In Costa Rica, we are said to be living in the “tropics”. Maybe yes, maybe no. But, conditions in the “tropics” are not what many people imagine or, in some cases, would like to believe because we are here and they are not. Critics try to remind us of how hot and uncomfortable it must be, and they are sadly wrong.
Although we live near the equator (9 degrees north), our location is at an altitude (~ 2750 feet / 840 m.) where conditions are quite different from the combined heat and humidity which can be encountered at lower altitudes (beaches on both coasts for example). I have tried to say it on various occasions - we have not needed either air conditioning or heating to feel comfortable. And we come from the great white north (Canada) which many outside Canada falsely imagine to be a desolate snowy landscape year round.
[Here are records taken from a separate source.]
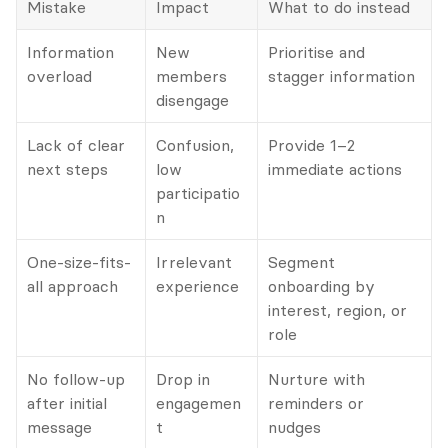
Mistake
Impact
What to do instead
Information 
New 
Prioritise and 
overload
members 
stagger information
disengage
Lack of clear 
Confusion, 
Provide 1–2 
next steps
low 
immediate actions
participatio
n
One-size-fits-
Irrelevant 
Segment 
all approach
experience
onboarding by 
interest, region, or 
role
No follow-up 
Drop in 
Nurture with 
after initial 
engagemen
reminders or 
message
t
nudges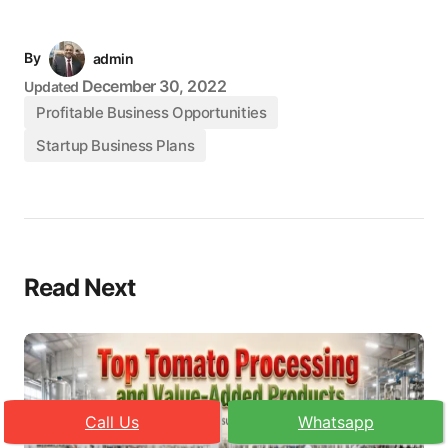
By
admin
December 30, 2022
Updated
Profitable Business Opportunities
Startup Business Plans
Read Next
Call Us
Whatsapp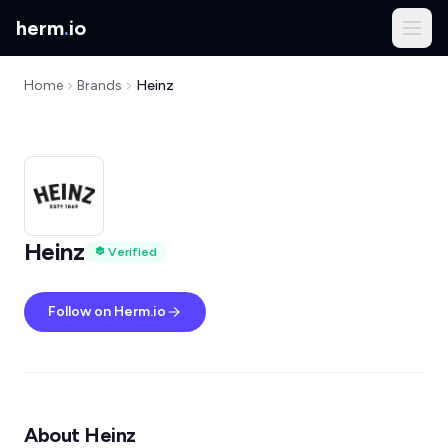
herm
.
io
Home
Brands
Heinz
Heinz
Verified
Follow on Herm.io
About Heinz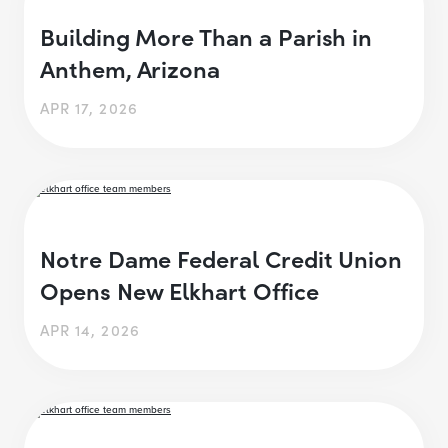
Building More Than a Parish in
Anthem, Arizona
APR 17, 2026
Notre Dame Federal Credit Union
Opens New Elkhart Office
APR 14, 2026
Where we live in Costa Rica, and throughout the year, daytime temperatures are rarely stifling hot and humid as in the eastern U.S. and Canada during the summer. Overnight low temperatures are cool and sometimes require a sweater or jacket if you get up in the early morning. Extreme high dry heat as in the southwestern U.S. is unheard of.
The only caution is not to obliviously march around outdoors in the direct rays of the sun in Costa Rica. Carry an umbrella or wear a big hat not only to occasionally block the rain but also to block the sun (which is much more frequent than the rain). Don't forget your sunglasses and sun block.
The above is quite different from the conditions that you may encounter at touristy ports and resorts on the Pacific and Caribbean coasts in Costa Rica. If you are not acclimatized, and if air conditioning is not provided, then you may suffer dearly. You will be in what you have always imagined to be the “tropics”.